Abstract

Many former port cities in the Western world have been undertaking waterfront revitalisation within a wider re-imag(in)ing rationale to boost place competitiveness and to reposition themselves as leading tourism destinations. Previously deindustrialised and derelict waterscapes have thus turned into mixed-use areas and, through overall enhancement of the public realm and existing facilities, together with the creation of iconic architecture, they have been assigned with new values, meanings and symbols. These aesthetically appealing sites of cultural entertainment and conspicuous consumption now constitute venues for outdoor sports, leisure, entertainment and shopping activities that offer an extensive range of hedonistic experiences aimed at increasingly demanding and eclectic visitors.
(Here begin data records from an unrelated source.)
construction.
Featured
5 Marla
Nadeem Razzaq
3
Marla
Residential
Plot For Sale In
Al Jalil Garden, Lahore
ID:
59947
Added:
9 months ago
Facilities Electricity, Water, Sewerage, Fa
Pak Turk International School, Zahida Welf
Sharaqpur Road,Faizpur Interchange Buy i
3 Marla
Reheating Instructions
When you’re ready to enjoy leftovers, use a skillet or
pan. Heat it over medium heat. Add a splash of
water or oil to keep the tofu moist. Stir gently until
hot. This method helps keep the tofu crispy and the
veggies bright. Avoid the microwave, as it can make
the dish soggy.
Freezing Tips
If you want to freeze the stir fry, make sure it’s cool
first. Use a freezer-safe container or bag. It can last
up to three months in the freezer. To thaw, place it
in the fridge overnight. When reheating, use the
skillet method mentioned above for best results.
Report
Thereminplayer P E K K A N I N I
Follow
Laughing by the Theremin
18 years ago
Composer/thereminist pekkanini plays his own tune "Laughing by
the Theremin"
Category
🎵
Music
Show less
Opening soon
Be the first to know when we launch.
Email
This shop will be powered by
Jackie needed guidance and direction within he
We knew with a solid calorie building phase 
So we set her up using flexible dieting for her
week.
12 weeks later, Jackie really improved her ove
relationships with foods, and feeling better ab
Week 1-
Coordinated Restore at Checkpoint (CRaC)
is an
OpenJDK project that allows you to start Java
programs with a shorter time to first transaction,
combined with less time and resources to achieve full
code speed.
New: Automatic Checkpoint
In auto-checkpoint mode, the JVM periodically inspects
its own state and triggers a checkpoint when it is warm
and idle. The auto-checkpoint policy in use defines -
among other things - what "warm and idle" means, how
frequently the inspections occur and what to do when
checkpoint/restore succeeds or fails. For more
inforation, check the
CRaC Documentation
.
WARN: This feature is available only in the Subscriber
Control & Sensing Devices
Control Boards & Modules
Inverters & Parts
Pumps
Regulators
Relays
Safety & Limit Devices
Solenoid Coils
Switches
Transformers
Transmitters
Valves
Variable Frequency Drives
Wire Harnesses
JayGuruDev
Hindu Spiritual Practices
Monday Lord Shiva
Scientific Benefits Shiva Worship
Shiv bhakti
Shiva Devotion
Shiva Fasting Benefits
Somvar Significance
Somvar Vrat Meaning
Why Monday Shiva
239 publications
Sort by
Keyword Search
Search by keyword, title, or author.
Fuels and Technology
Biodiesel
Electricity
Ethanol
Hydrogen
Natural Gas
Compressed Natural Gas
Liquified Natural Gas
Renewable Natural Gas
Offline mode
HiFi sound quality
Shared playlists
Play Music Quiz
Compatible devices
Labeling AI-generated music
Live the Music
But these processes are bound up with social and power relations in their localities, and are contested. This article seeks to examine the cases of Cardiff Bay and Lisbon's Park of Nations as two European capital waterfronts that adopted this strategy of spatial intervention in the 1990s to reinvent their images. This article considers, in particular, how two distinct waterfront revitalisation projects have introduced new urban centralities in their hosting cities, and how contemporary public art associated with water and maritime motives has come to reshape the public realm, to redefine its social and cultural appropriation, and to assume a central role in the creation of new place identities. The contested nature of public space and the social and cultural tensions at stake in urban regeneration will be considered through the case studies.